Jiménez-Salazar Javier E, Damian-Ferrara Rebeca, Arteaga Marcela, Batina Nikola, Damián-Matsumura Pablo
Department of Biology of Reproduction, Division of Biological Sciences and Health (DCBS), Autonomous Metropolitan University (UAM), Mexico City, Mexico.
School of Medicine, National Autonomous University of Mexico (UNAM), Mexico City, Mexico.
Front Oncol. 2021 Mar 19;11:631007. doi: 10.3389/fonc.2021.631007. eCollection 2021.

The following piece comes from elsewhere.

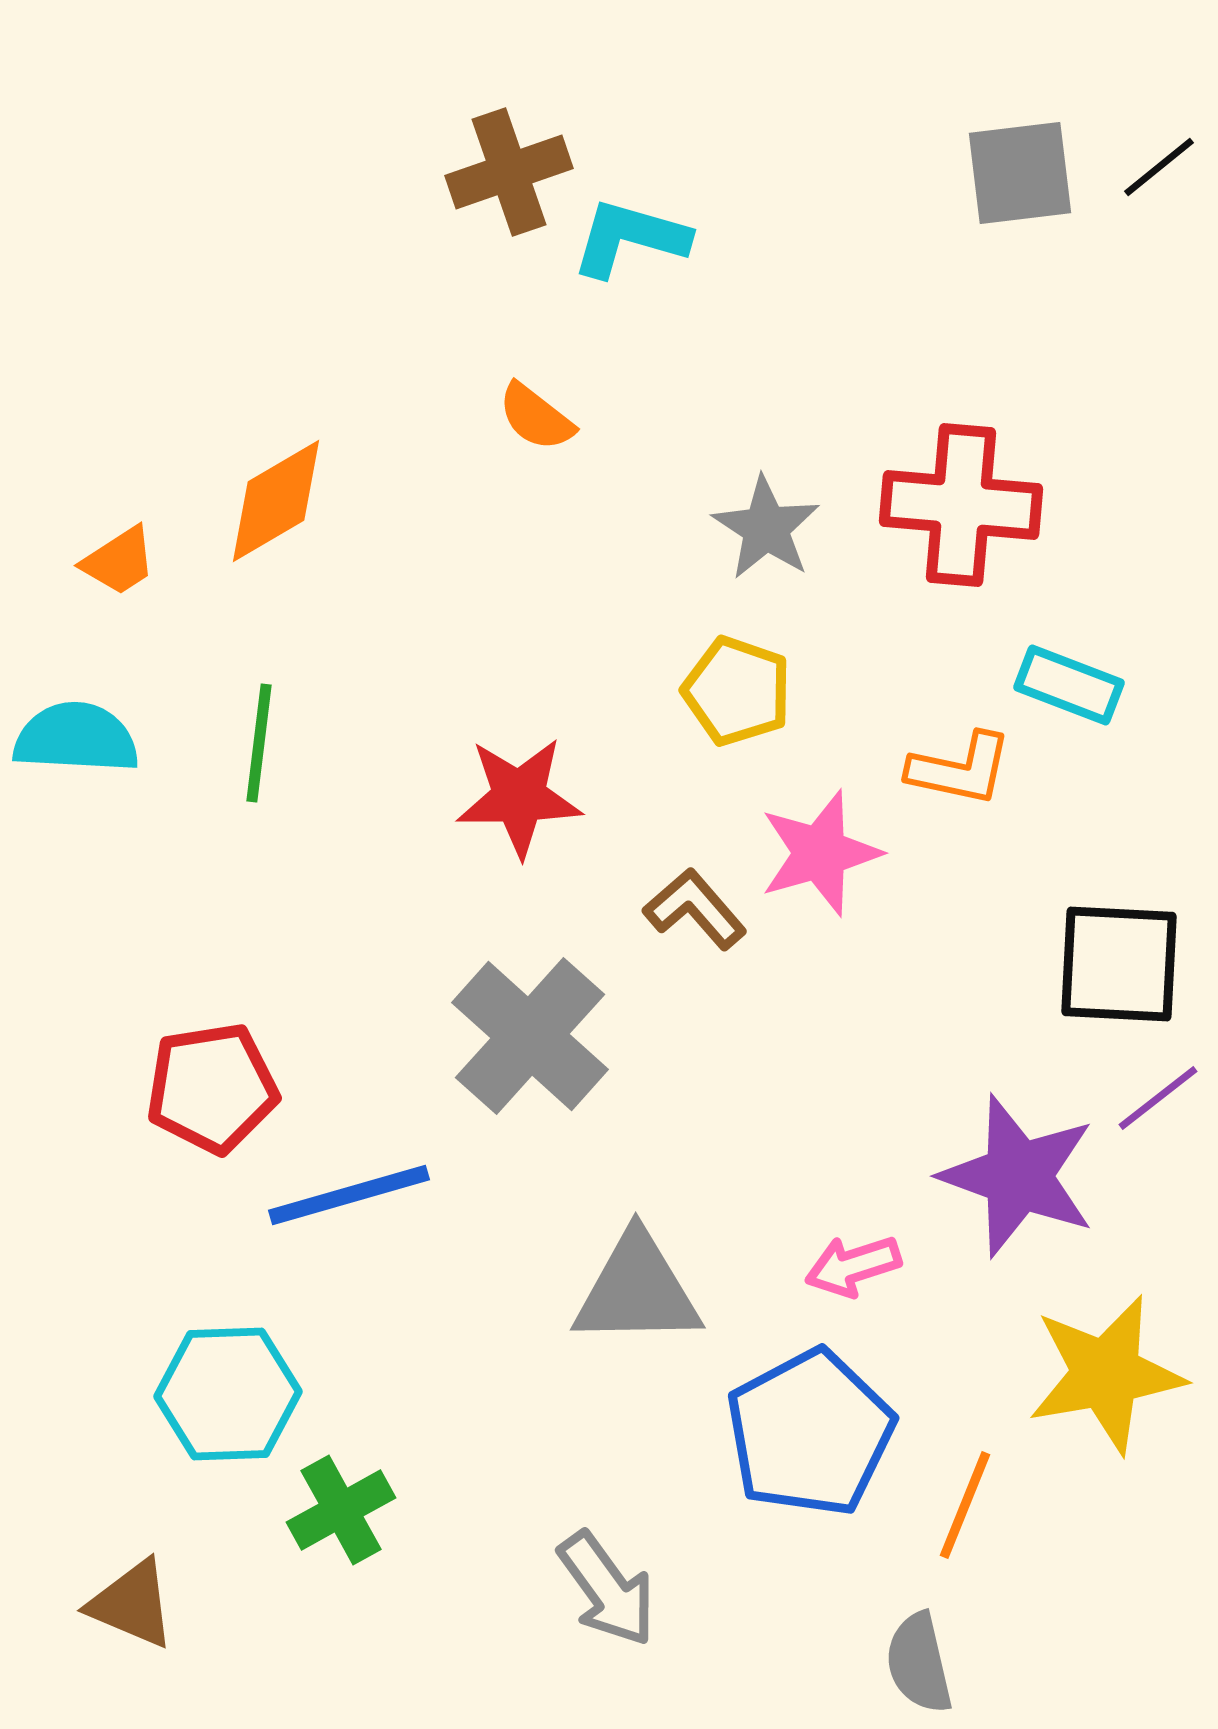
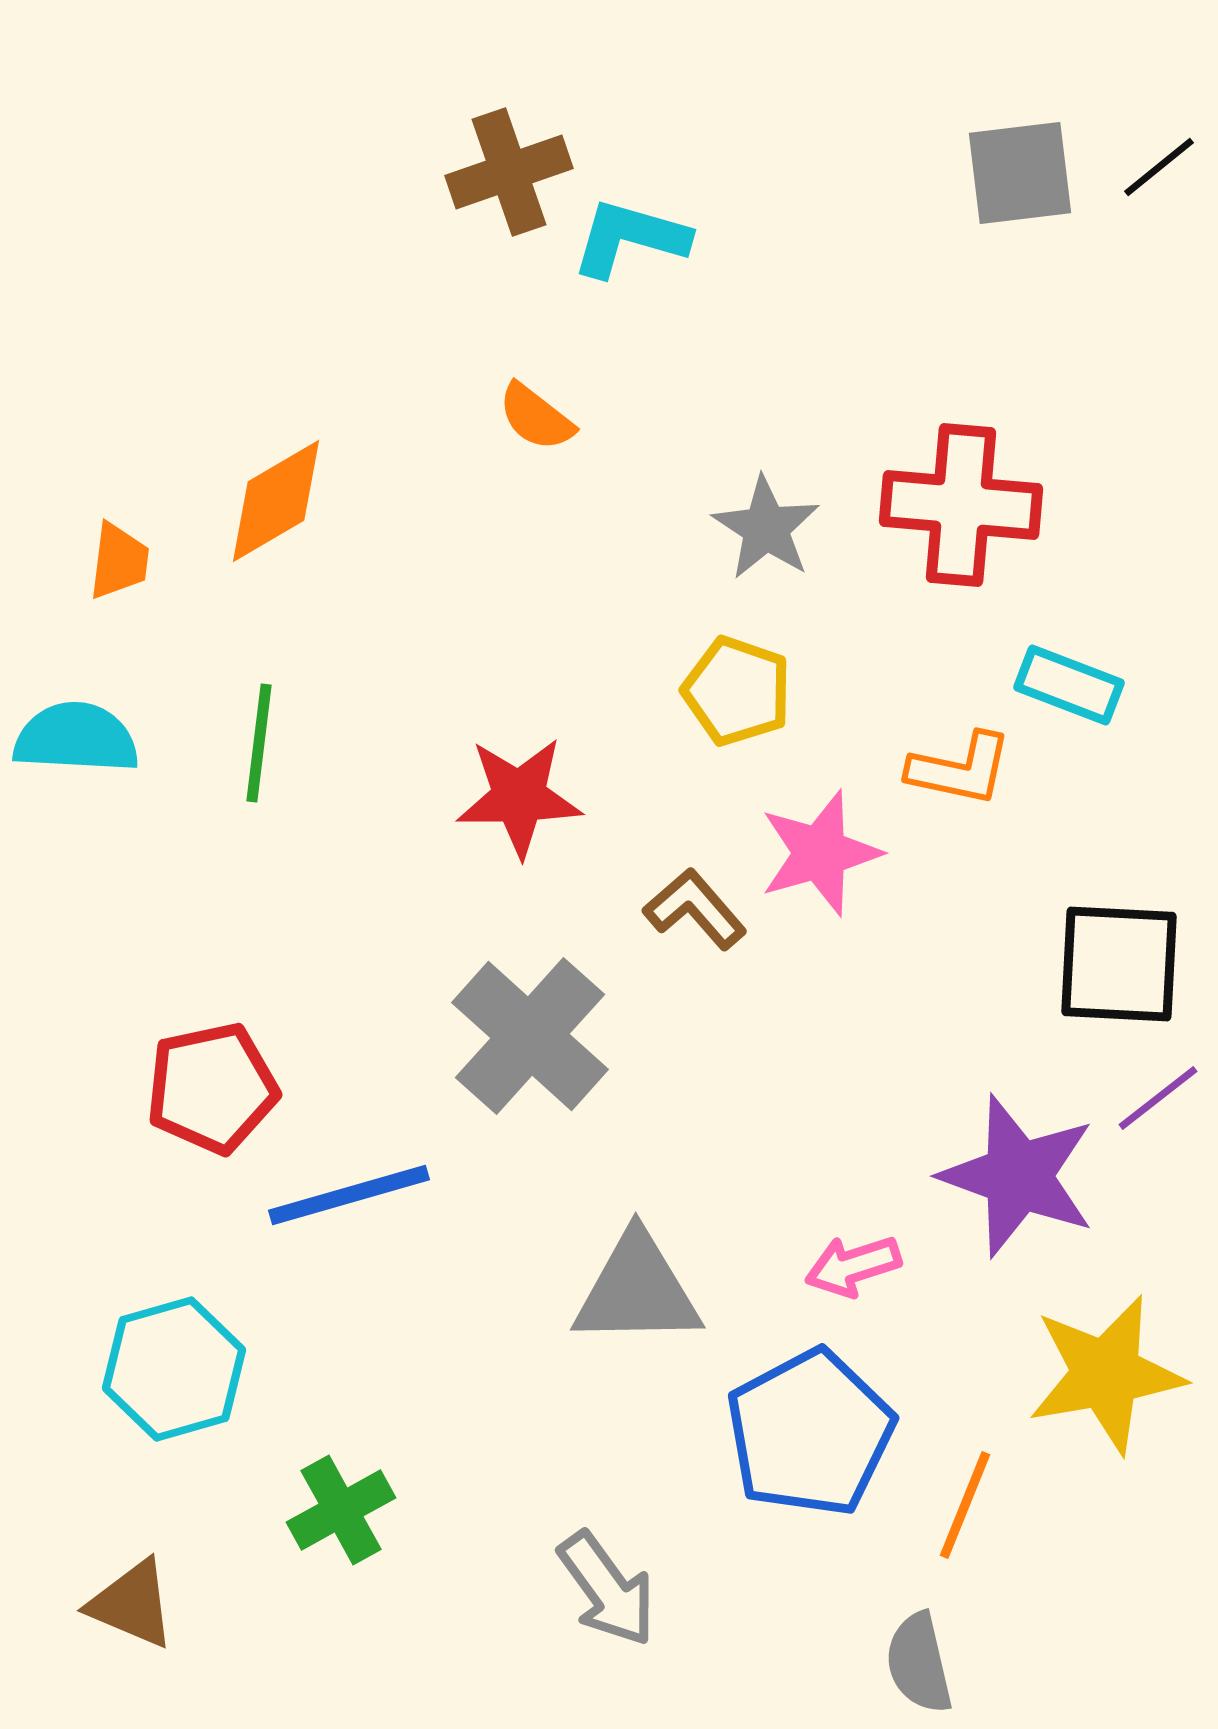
orange trapezoid: rotated 50 degrees counterclockwise
red pentagon: rotated 3 degrees counterclockwise
cyan hexagon: moved 54 px left, 25 px up; rotated 14 degrees counterclockwise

Estrogens have been implicated in the etiology of breast cancer for a long time. It has been stated that long-term exposure to estrogens is associated with a higher incidence of breast cancer, since estradiol (E) stimulates breast cell growth; however, its effect on DNA damage/repair is only starting to be investigated. Recent studies have documented that estrogens are able to modify the DNA damage response (DDR) and DNA repair mechanisms. On the other hand, it has been proposed that DDR machinery can be altered by estrogen signaling pathways, that can be related to cancer progression and chemoresistance. We have demonstrated that E promotes c-Src activation and breast cancer cell motility, through a non-genomic pathway. This review discusses scientific evidence supporting this non-genomic mechanism where estrogen modifies the DNA repair pathways, and its relationship to potential causes of chemoresistance.
长期以来,雌激素一直被认为与乳腺癌的病因有关。据说长期接触雌激素与乳腺癌的较高发病率相关,因为雌二醇(E)会刺激乳腺细胞生长;然而,其对DNA损伤/修复的影响才刚刚开始被研究。最近的研究表明,雌激素能够改变DNA损伤反应(DDR)和DNA修复机制。另一方面,有人提出DDR机制可能会被雌激素信号通路改变,这可能与癌症进展和化疗耐药性有关。我们已经证明,E通过非基因组途径促进c-Src激活和乳腺癌细胞迁移。这篇综述讨论了支持这种雌激素改变DNA修复途径的非基因组机制的科学证据,以及它与化疗耐药性潜在原因的关系。